> _What the task requires_:
Please retype the records below exactly as they appear, but leave out the pictures.

Data for review START

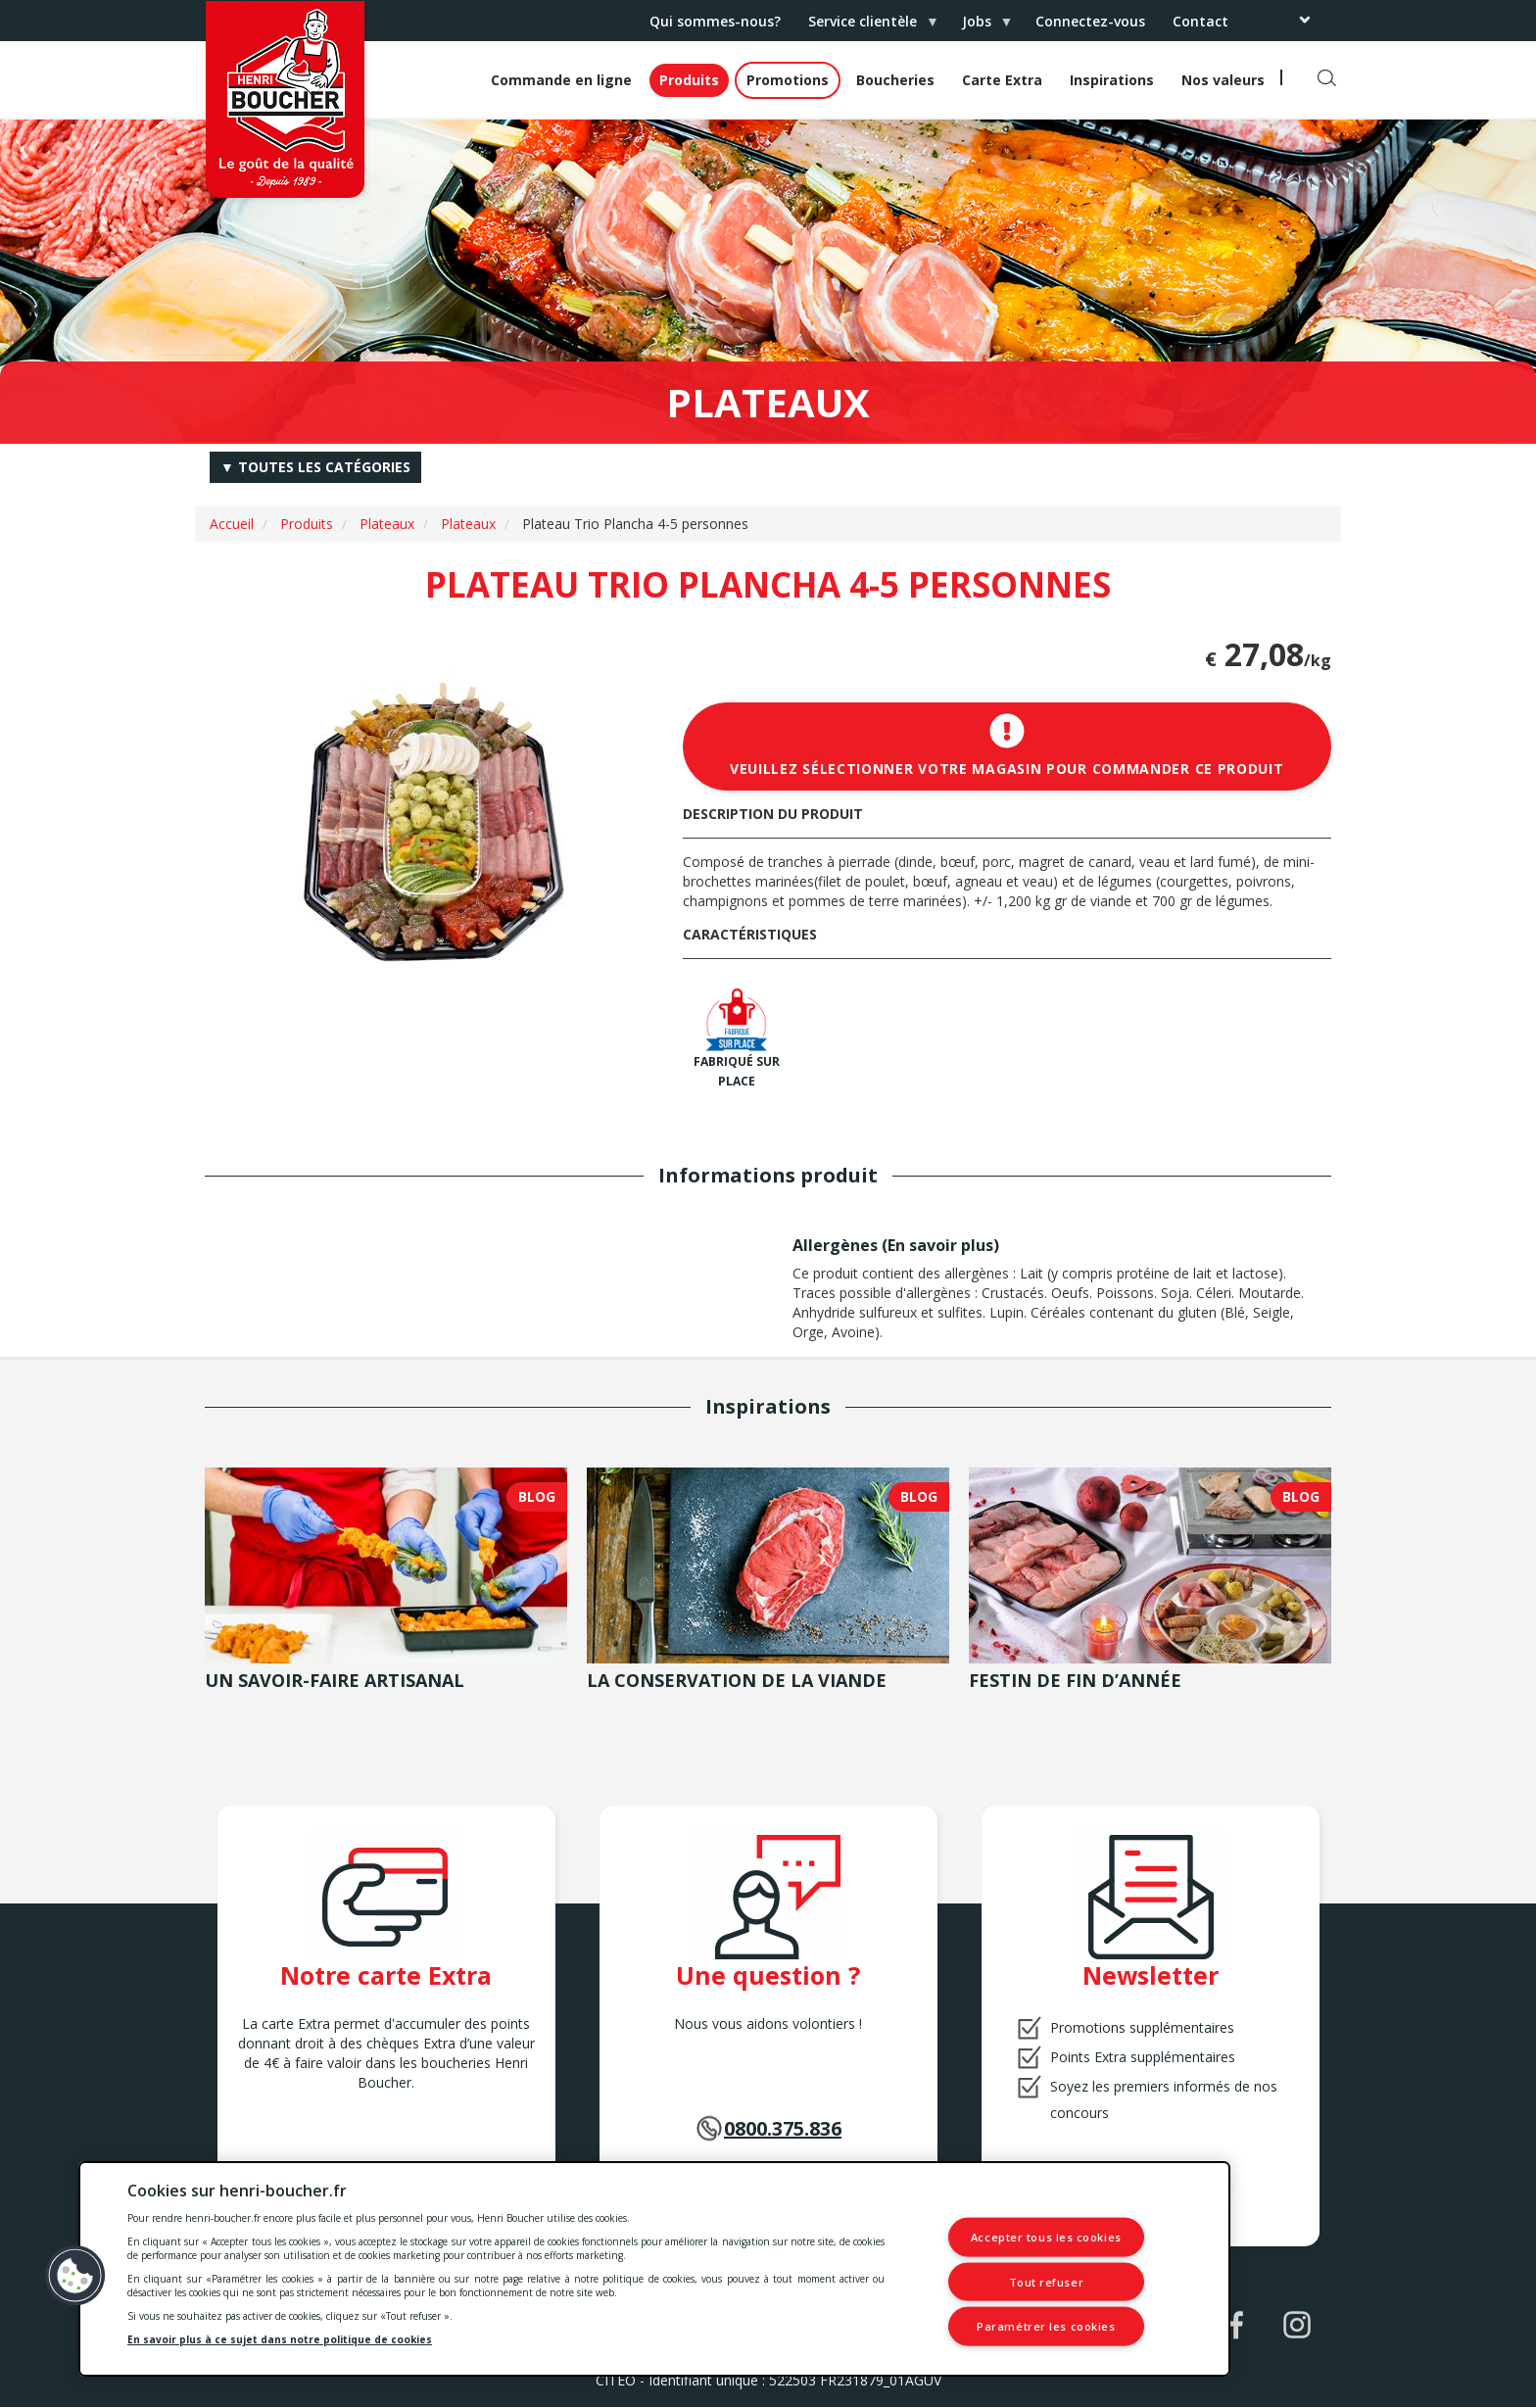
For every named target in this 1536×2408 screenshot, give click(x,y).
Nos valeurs (1223, 80)
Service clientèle (865, 26)
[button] (75, 2275)
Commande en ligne (561, 80)
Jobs (980, 26)
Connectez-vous (1090, 21)
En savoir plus (940, 1245)
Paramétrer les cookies (1046, 2326)
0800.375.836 (782, 2128)
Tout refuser (1046, 2281)
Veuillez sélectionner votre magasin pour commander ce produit (1007, 745)
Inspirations (1112, 80)
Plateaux (387, 523)
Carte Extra (1002, 80)
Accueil (232, 523)
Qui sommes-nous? (715, 21)
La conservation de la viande (737, 1680)
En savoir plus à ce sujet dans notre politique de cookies (279, 2339)
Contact (1200, 21)
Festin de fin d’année (1075, 1680)
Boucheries (895, 80)
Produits (689, 80)
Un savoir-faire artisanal (334, 1680)
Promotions (787, 80)
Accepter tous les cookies (1046, 2237)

Data for review END

> _Solution to this problem_:
For every named target in this 1536×2408 screenshot, give click(x,y).
Nos valeurs (1223, 80)
Service clientèle (865, 26)
[button] (75, 2275)
Commande en ligne (561, 80)
Jobs (980, 26)
Connectez-vous (1090, 21)
En savoir plus (940, 1245)
Paramétrer les cookies (1046, 2326)
0800.375.836 (782, 2128)
Tout refuser (1046, 2281)
Veuillez sélectionner votre magasin pour commander ce produit (1007, 745)
Inspirations (1112, 80)
Plateaux (387, 523)
Carte Extra (1002, 80)
Accueil (232, 523)
Qui sommes-nous? (715, 21)
La conservation de la viande (737, 1680)
En savoir plus à ce sujet dans notre politique de cookies (279, 2339)
Contact (1200, 21)
Festin de fin d’année (1075, 1680)
Boucheries (895, 80)
Produits (689, 80)
Un savoir-faire artisanal (334, 1680)
Promotions (787, 80)
Accepter tous les cookies (1046, 2237)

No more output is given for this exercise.